|
Dilenci
Herkes bilir ki insanoğlu cebindeki parayı, helal paraysa, emek karşılığı kazandıysa kolay kolay harcayamaz.

Ama nakit para yerine kredi kartını kullanıyorsa işin rengi değişir.

Kredi kartı söz konusu olunca sanki bankanın parasını kullanıyormuş gibi hisseder kendini.

Kolayca ve bilinçsizce harcar.

Bir çoğu da kredi kartlarını “itibar aracı” olarak görür.

Cüzdanını açtığında her bölümde bir banka kartı varsa kendini dev aynasında görür.

Farklı farklı bankaların gönderdikleri kredi kartlarını kullanırken oradaki paranın banka ikramı filan olduğunu zanneder

Öyle olmadığını ay sonunda anlar ama artık iş işten geçmiştir.

İşte kartlı tuzak budur.

*

Hava atmaya meraklı, bakkal yerine büyük marketlerden alışveriş yapmayı matah bir iş sanan vatandaş havalı kart tuzağına yakalanmıştır.

Biz buna banka+market+devlet tuzağı diyoruz.

Proje bankadan, uygulama sahası marketten, altyapı devletten.

Çeşitli kredi kartlarıyla vatandaşı nefis-ego-ben aynasında itibarlı paralı iş adamı gibi gösteren kredi kartları aynasındaki şekil yavaş yavaş değişmiş ve bir iki ay sonra karttaki o parlak gösterişli adam resmi, dilenci resmine dönmüştür.

Vatandaş artık dilencidir.

*

Küçük borçlar yüksek ve katlamalı faizle kartopu gibi büyümüş ve sahibinin suratında patlamıştır.

Hala içinde kalan son insanlık kırıntılarıyla borcunu ödemeye uğraşır. Ama içinden çıkılmaz bir haldedir.

Ve o son insanlık kırıntısını da yitirdikten sonra ar damarı da çatlar.

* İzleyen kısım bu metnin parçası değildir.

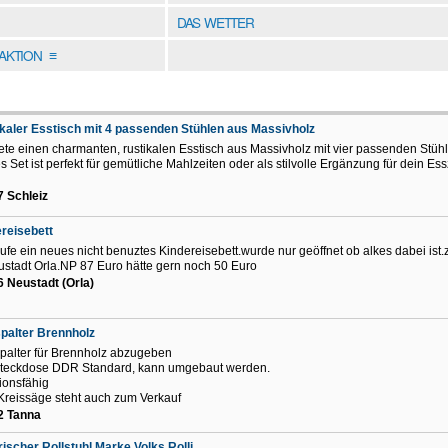
DAS WETTER
DAKTION
≡
kaler Esstisch mit 4 passenden Stühlen aus Massivholz
iete einen charmanten, rustikalen Esstisch aus Massivholz mit vier passenden Stüh
s Set ist perfekt für gemütliche Mahlzeiten oder als stilvolle Ergänzung für dein Es
 Schleiz
reisebett
ufe ein neues nicht benuztes Kindereisebett.wurde nur geöffnet ob alkes dabei ist.
ustadt Orla.NP 87 Euro hätte gern noch 50 Euro
 Neustadt (Orla)
palter Brennholz
palter für Brennholz abzugeben
steckdose DDR Standard, kann umgebaut werden.
ionsfähig
Kreissäge steht auch zum Verkauf
2 Tanna
rischer Rollstuhl Marke Volks Rolli.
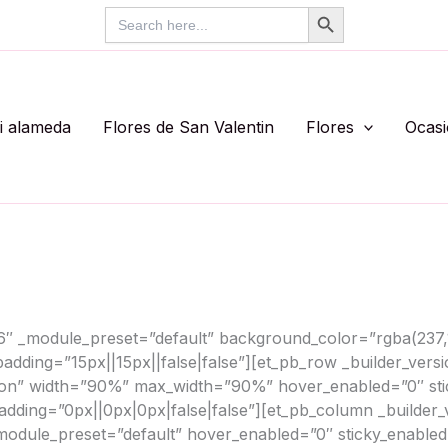
Search Button
Search
for:
li alameda
Flores de San Valentin
Flores
Ocas
6.6″ _module_preset=”default” background_color=”rgba(237,
adding=”15px||15px||false|false”][et_pb_row _builder_vers
”on” width=”90%” max_width=”90%” hover_enabled=”0″ sti
dding=”0px||0px|0px|false|false”][et_pb_column _builder_
_module_preset=”default” hover_enabled=”0″ sticky_enabled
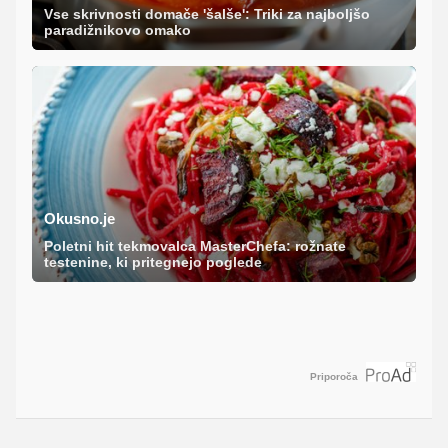
Vse skrivnosti domače 'šalše': Triki za najboljšo
paradižnikovo omako
Okusno.je
Poletni hit tekmovalca MasterChefa: rožnate
testenine, ki pritegnejo poglede
Priporoča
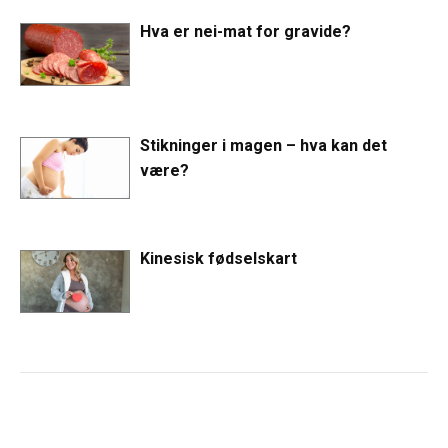
Hva er nei-mat for gravide?
Stikninger i magen – hva kan det
være?
Kinesisk fødselskart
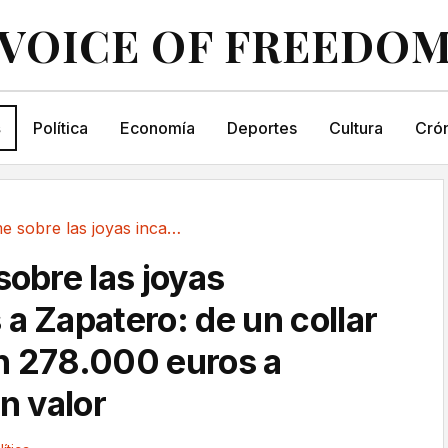
VOICE OF FREEDO
s
Política
Economía
Deportes
Cultura
Crón
El informe sobre las joyas incautadas a...
sobre las joyas
a Zapatero: de un collar
n 278.000 euros a
in valor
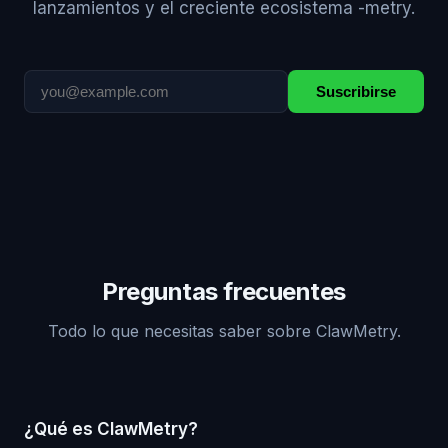
lanzamientos y el creciente ecosistema -metry.
Suscribirse
Preguntas frecuentes
Todo lo que necesitas saber sobre ClawMetry.
¿Qué es ClawMetry?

Daha önce utancından yapamadığı üçkağıtları kendine meşru görmeye başlar.

O da artık banka+market ve devlet işbirliğiyle düzene uygun hale getirilmiştir.

O artık insani değerlerini yitiren canlı bir robottur.

Bu canlı bombanın adı da konmuştur: Tüketici.

Yani dilenci.

Nefsinin, arzularının, hırslarının elinde, nereye çekersen oraya gidecek bir canlıya dönüşmüştür.

*

Nefis-ego-benlik ateşi banka-market ve devlet maşasıyla karıştırıldıkça dilencilik artar.

Dilencilik sadece vatandaşın tüketiciye dönüştürülmesinden ibaret değildir.

Dilencilik sadece para dilenmek, ya da el açıp sadaka istemek de değildir.

Belki de o dilenciliğin en masum olanıdır.

Şimdi ülkelerini, varlıklarını kaybetmiş çoluk çocuk din kardeşine sığınmış sokaklarda önümüze çıkan Suriyeli, Iraklı komşularımız gibi.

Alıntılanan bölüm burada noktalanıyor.